俺は好きだよ
<1>
「うわああああああああああああっ、死ぬ! もう死ぬ! 絶対死ぬうううう!」
孝塚さんはまた飛び降りようとしていた(二階から孝塚)。
「振り出しに戻してどうすんのよ!」
「顔はやめて!?」
痛烈な一撃を頬に見舞われる俺。義川さん、手首のスナップ効き過ぎィ。
「里見さんのバカアホ! あと少しだったのにどうして余計なこと言っちゃうんですか! 退去ですよ! 退去!」
「丸く収まりかけたじゃないか。何がしたいんだ、ヤツフサ」
「うーん。でもさ、みんなもそう思わなかった?」
「え?」
いや、え、じゃなくて。
孝塚さんの漫画、みんなも読んだはずだ。そして思ったはずだ。いや思わないはずがない。

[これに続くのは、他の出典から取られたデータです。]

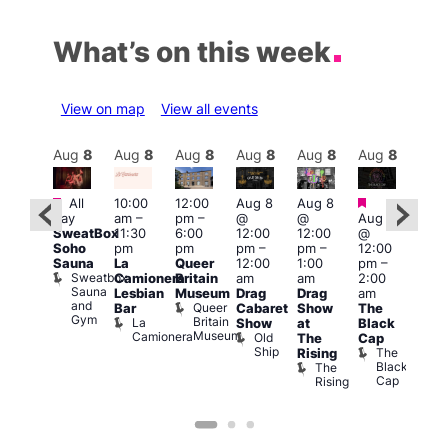
What’s on this week
View on map
View all events
Aug
8
Aug
8
Aug
8
Aug
8
Aug
8
Aug
8
Aug
8
Au
Featured
Featured
Featured
Fe
All
10:00
12:00
Aug 8
Aug 8
day
am
–
pm
–
@
@
Aug 8
ug 8
Aug
SweatBox
11:30
6:00
12:00
12:00
@
@
@
Soho
pm
pm
pm
–
pm
–
12:00
:00
12:0
Sauna
La
Queer
12:00
1:00
pm
–
pm
–
pm
Sweatbox
Camionera
Britain
am
am
2:00
:00
3:00
Sauna
Lesbian
Museum
Drag
Drag
am
am
am
and
Queer
Bar
Cabaret
Show
The
ll or
Ku
Gym
Britain
La
Show
at
Black
othing
Bar
Museum
Camionera
Old
Vault
K
The
Cap
Ship
139
B
The
Rising
Black
The
Cap
Rising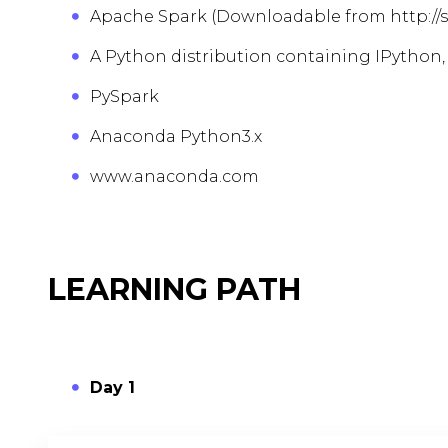
Apache Spark (Downloadable from http://
A Python distribution containing IPython,
PySpark
Anaconda Python3.x
www.anaconda.com
LEARNING PATH
Day 1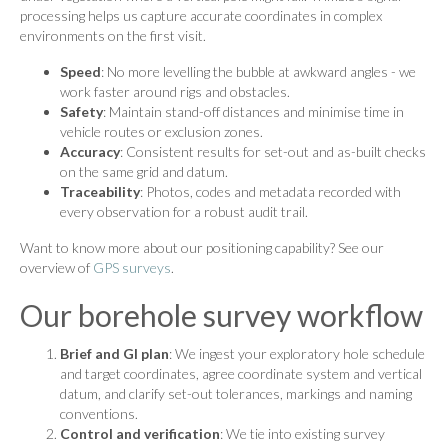
processing helps us capture accurate coordinates in complex
environments on the first visit.
Speed
: No more levelling the bubble at awkward angles - we
work faster around rigs and obstacles.
Safety
: Maintain stand-off distances and minimise time in
vehicle routes or exclusion zones.
Accuracy
: Consistent results for set-out and as-built checks
on the same grid and datum.
Traceability
: Photos, codes and metadata recorded with
every observation for a robust audit trail.
Want to know more about our positioning capability? See our
overview of
GPS surveys
.
Our borehole survey workflow
Brief and GI plan
: We ingest your exploratory hole schedule
and target coordinates, agree coordinate system and vertical
datum, and clarify set-out tolerances, markings and naming
conventions.
Control and verification
: We tie into existing survey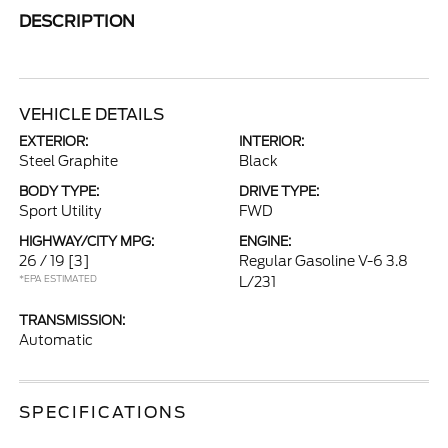
DESCRIPTION
VEHICLE DETAILS
EXTERIOR:
INTERIOR:
Steel Graphite
Black
BODY TYPE:
DRIVE TYPE:
Sport Utility
FWD
HIGHWAY/CITY MPG:
ENGINE:
26 / 19
[3]
Regular Gasoline V-6 3.8
*EPA ESTIMATED
L/231
TRANSMISSION:
Automatic
SPECIFICATIONS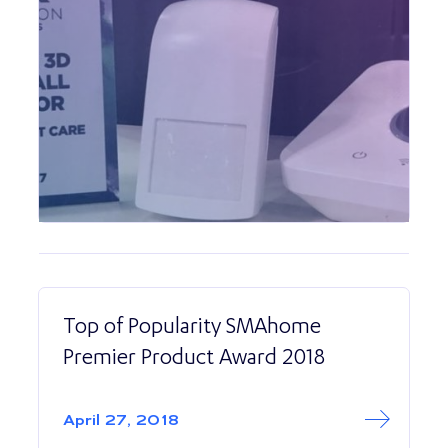
Top of Popularity SMAhome
Premier Product Award 2018
Read More abo
Top of Populari
April 27, 2018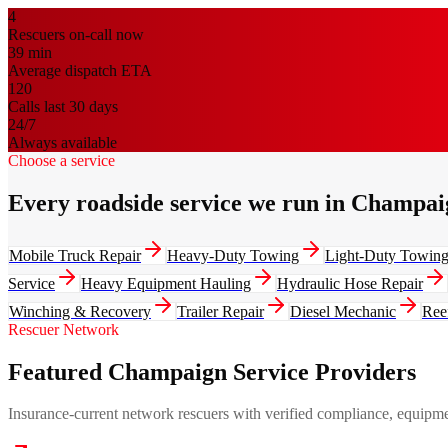
4
Rescuers on-call now
39
min
Average dispatch ETA
120
Calls last 30 days
24/7
Always available
Choose a service
Every roadside service we run in Champai
Mobile Truck Repair
Heavy-Duty Towing
Light-Duty Towin
Service
Heavy Equipment Hauling
Hydraulic Hose Repair
Winching & Recovery
Trailer Repair
Diesel Mechanic
Ree
Rescuer Network
Featured Champaign Service Providers
Insurance-current network rescuers with verified compliance, equipment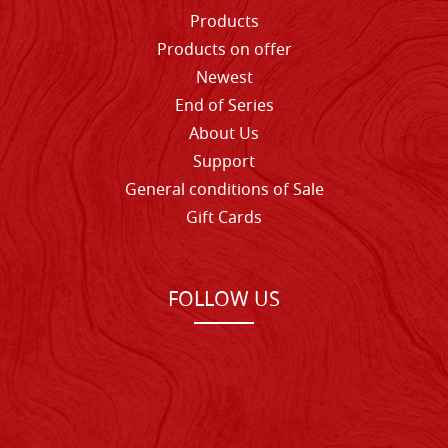
Products
Products on offer
Newest
End of Series
About Us
Support
General conditions of Sale
Gift Cards
FOLLOW US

「確かに絵はまあまあ上手いんだけど、コマ割りとかストーリーとか台詞回しとか……つーかだいたいの要素がクソだなって。面白いのはあとがきだけだったぞ」
あとがきには孝塚さんの言い訳とかゴミのような近況報告がつらつらと綴られていて、そっちを絵日記にした方が面白そうだった。
「クソって……」
「本当に信乃が死んじゃうぞ」
でもクソだったと思う。そして強い反論が出ないのを見ると、みんなもそう思っているに違いない。

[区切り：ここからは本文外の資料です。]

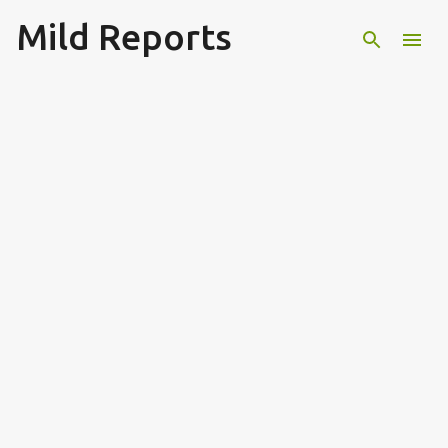
Mild Reports
Skip to main content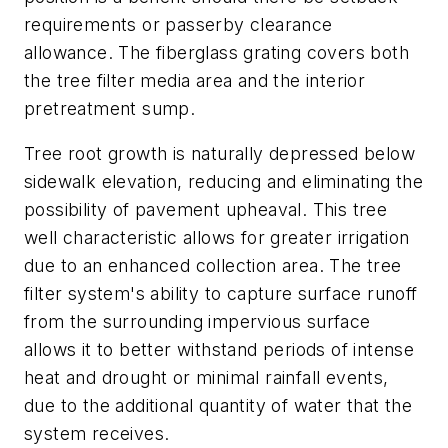
requirements or passerby clearance
allowance. The fiberglass grating covers both
the tree filter media area and the interior
pretreatment sump.
Tree root growth is naturally depressed below
sidewalk elevation, reducing and eliminating the
possibility of pavement upheaval. This tree
well characteristic allows for greater irrigation
due to an enhanced collection area. The tree
filter system's ability to capture surface runoff
from the surrounding impervious surface
allows it to better withstand periods of intense
heat and drought or minimal rainfall events,
due to the additional quantity of water that the
system receives.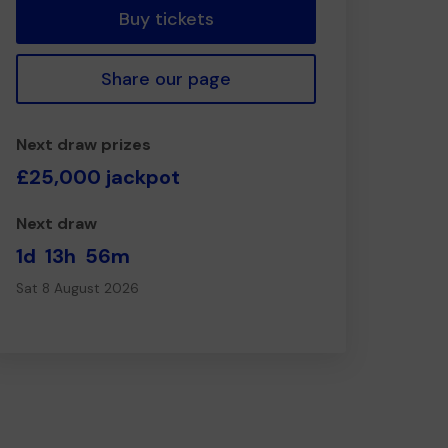
Buy tickets
Share our page
Next draw prizes
£25,000 jackpot
Next draw
1d
13h
56m
Sat 8 August 2026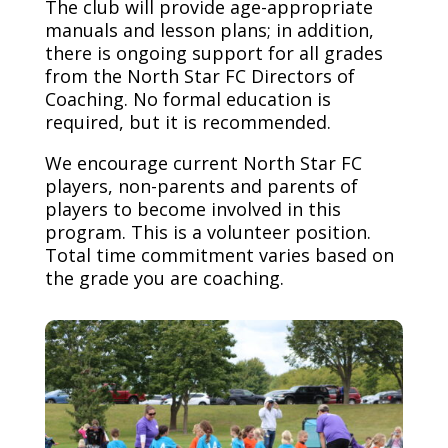
The club will provide age-appropriate
manuals and lesson plans; in addition,
there is ongoing support for all grades
from the North Star FC Directors of
Coaching. No formal education is
required, but it is recommended.
We encourage current North Star FC
players, non-parents and parents of
players to become involved in this
program. This is a volunteer position.
Total time commitment varies based on
the grade you are coaching.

「や、でも、今言う? 火事だし、飛び降りようとしてるし、本当に死んじゃうかもしれないんだけど」
「今しかないし、どうせ孝塚さんは死なないって」
俺は孝塚さんを一瞥した。
「だって死ぬほどビビりなんだもんな」
「……どういうこと?」
孝塚さんは恥ずかしがっていたんじゃない。怖がっていただけだ。彼女がずっと待っていたのは人の目だ。声だ。感想で、評価だ。それもクラブ活動でやるような温い傷の舐め合いじゃない。傷つけ合いの殺し合いを望んでいたのだ。
高校で嫌な目に遭っても、諦めようと思っても、それでも続けているのが漫画だ。孝塚さんが欲しがったのは素直な感想であり正当な評価であって、優しい言葉でも温い嘘でも何でもない。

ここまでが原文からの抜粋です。